> **WORK ORDER**: Say, as a bare number, how many lines of the listing contain "было".

* * * * * * *

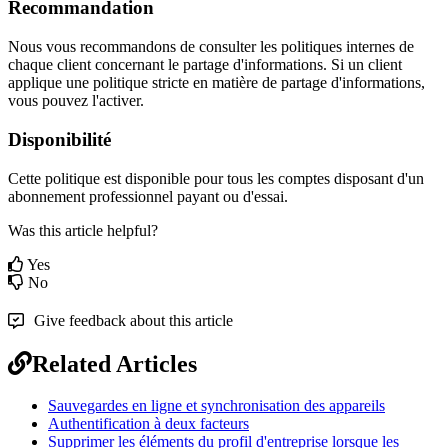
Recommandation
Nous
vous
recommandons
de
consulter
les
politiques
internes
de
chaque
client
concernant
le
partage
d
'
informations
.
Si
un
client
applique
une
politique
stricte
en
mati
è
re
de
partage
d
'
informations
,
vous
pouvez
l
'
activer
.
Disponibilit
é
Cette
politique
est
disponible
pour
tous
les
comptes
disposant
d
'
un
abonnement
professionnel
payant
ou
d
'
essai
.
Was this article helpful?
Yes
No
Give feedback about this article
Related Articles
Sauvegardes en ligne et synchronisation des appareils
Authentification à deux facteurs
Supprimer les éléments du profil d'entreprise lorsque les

* * * * * * *

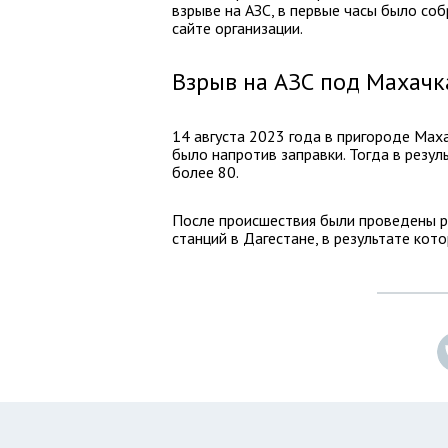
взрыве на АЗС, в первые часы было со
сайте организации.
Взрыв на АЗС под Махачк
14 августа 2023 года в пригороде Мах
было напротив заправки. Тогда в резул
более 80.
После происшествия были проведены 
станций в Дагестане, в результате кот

* * * * * * *

> **WRITTEN SOLUTION**: 2